O recepcionista do hotel Fasano abriu a porta do Ford Focus e fez uma mesura exagerada quando Manu desceu:
- Boa noite, senhorita Carmona.
- Boa... Noite... – como ele sabe o meu nome?
Massimo desceu pelo outro lado, envolveu a cintura de Manu, e o moço do vallet cumprimentou-o com outra mesura.
- Boa noite, senhor Pastore.
- Boa noite, Paulo.
Bom, parece que todo mundo sabe o nome de todo mundo...
O lobby do hotel era amplo, decorado em tons sóbrios, com móveis de madeira e couro marrom. Os dois avançaram lado a lado, um envolvendo a cintura do outro com o braço. E quem olhasse Manu caminhando com seu vestido tubinho preto de uma alça só e seu sapato de couro vermelho, veria uma mulher atraente e confiante. Indiscutivelmente digna de acompanhar o magnata da gastronomia mundial, Massimo Pastore. Uma imagem que era o exato oposto de como ela se sentia por dentro: nervosa, ansiosa e insegura com um gigantesco vazio na boca do estômago.

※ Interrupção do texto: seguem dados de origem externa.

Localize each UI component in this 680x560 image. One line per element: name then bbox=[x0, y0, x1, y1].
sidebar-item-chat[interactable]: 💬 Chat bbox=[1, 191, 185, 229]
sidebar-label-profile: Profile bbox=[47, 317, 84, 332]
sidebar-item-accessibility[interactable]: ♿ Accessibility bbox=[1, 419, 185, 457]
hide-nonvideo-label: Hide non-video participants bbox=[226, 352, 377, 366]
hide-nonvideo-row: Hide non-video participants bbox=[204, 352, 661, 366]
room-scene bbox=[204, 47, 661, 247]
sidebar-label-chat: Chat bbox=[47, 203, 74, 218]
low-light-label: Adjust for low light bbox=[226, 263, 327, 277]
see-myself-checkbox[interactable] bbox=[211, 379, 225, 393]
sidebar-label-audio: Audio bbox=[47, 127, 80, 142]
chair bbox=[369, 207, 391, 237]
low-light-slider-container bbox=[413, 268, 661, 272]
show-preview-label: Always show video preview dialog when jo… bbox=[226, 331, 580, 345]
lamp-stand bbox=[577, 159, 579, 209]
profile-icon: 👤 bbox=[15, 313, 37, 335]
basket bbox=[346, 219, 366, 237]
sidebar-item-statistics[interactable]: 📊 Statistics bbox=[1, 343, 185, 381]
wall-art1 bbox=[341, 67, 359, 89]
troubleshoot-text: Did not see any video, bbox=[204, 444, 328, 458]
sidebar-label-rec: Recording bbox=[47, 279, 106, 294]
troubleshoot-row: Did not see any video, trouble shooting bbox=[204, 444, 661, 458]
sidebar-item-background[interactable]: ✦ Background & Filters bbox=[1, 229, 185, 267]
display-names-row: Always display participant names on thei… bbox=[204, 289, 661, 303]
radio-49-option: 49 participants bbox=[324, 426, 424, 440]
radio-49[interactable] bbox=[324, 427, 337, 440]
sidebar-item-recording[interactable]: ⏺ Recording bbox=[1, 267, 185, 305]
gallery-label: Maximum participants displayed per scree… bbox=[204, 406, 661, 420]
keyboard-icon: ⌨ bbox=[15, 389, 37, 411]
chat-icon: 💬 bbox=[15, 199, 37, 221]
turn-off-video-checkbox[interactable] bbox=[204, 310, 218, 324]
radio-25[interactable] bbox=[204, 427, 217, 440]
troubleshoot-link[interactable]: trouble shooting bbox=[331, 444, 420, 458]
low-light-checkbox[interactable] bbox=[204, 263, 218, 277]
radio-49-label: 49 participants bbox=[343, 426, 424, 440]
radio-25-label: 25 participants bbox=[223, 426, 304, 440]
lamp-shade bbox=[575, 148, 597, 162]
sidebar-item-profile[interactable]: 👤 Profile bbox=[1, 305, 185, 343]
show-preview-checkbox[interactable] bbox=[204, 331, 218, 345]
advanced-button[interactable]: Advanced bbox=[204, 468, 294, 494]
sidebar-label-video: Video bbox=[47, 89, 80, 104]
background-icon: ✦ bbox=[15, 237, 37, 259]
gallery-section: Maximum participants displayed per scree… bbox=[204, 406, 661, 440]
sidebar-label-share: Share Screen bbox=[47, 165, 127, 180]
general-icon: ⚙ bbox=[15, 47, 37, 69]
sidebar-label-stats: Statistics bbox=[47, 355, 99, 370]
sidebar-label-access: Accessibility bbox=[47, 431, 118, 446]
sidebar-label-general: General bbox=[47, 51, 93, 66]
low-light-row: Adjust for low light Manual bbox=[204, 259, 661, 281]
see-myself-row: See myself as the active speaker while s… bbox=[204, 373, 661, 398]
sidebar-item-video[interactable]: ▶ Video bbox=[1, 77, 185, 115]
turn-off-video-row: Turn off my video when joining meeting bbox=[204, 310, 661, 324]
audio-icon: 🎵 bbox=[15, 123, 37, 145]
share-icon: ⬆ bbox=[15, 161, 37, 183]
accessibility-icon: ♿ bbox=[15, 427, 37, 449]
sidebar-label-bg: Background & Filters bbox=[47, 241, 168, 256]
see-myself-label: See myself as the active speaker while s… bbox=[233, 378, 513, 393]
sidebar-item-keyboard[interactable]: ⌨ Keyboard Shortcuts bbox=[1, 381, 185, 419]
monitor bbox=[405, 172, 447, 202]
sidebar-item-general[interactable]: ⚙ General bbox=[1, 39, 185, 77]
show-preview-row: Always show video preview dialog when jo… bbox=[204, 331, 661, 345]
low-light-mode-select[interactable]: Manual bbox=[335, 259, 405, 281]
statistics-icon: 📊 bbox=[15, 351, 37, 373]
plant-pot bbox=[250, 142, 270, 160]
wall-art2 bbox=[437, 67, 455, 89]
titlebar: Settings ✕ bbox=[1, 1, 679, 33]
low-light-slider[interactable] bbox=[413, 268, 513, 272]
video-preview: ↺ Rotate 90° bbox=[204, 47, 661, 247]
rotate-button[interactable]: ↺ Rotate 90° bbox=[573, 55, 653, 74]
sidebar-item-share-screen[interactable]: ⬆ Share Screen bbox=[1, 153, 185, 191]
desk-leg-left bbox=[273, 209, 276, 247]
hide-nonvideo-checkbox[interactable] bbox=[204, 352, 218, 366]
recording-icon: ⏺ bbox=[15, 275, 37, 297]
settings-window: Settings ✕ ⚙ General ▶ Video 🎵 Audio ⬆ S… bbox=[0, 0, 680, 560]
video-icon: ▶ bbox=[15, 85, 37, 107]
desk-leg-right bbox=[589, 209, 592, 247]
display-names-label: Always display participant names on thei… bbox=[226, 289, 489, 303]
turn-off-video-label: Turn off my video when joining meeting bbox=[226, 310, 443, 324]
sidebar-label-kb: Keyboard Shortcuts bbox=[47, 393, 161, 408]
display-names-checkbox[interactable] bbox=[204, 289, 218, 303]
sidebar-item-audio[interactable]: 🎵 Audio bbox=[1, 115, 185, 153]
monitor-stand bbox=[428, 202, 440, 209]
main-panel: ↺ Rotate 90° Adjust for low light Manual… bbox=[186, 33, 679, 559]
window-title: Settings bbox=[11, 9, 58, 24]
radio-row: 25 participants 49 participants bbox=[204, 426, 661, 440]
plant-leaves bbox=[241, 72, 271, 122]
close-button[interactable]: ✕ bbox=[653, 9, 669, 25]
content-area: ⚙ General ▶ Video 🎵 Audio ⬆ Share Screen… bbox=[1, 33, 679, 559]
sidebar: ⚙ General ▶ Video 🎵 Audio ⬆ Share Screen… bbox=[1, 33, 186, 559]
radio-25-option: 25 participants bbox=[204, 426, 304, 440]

Enquanto avançavam pelo lobby, era possível escutar ao longe a música aveludada de um piano. Manu lembrou que já havia estado no bar do Fasano, o aconchegante Baretto, e pensou que um drinque viria bem a calhar antes da... bem... antes da primeira tentativa.
- Que tal tomarmos um drinque no Baretto antes? – Massimo perguntou como se fosse capaz de ler pensamentos.
- Um drinque seria ótimo – respondeu Manu, surpresa com a súbita habilidade de telepatia de Massimo, mas feliz por ganhar algum tempo antes de ser posta à prova.
O bar era pequeno, aconchegante e estava quase vazio. O pianista interpretava magistralmente bem um afro-samba de Vinicius de Moraes e Baden Powell. Eles escolheram uma mesa no canto, mais distante do balcão e do piano, e assim que se sentaram nas confortáveis cadeiras de couro, um garçom se aproximou com dois cardápios.
- Você já sabe o que vai querer? – Massimo perguntou.
- Dois martínis – Manu exclamou sorrindo.
- Vodca martini, pode ser? – disse Massimo apoiando a mão sobre a dela e devolvendo os cardápios ao garçom, que se afastou.
Manu olhou pra ele intrigada.
- Eu achei que...
- Então, dry martini é meu drinque preferido, mas algumas pessoas dizem que o gim causa... Causa um certo adormecimento... pode... anestesiar certas partes – exclamou sorrindo e continuou – certas partes íntimas. E nós não queremos nada anestesiado hoje, não é mesmo?
- Não, não queremos – Manu sorriu. Depois pensou um pouco consigo mesma.
- Você fica com partes anestesiadas quando bebe gin? – perguntou se debruçando sobre a mesa, e os dois não riram alto.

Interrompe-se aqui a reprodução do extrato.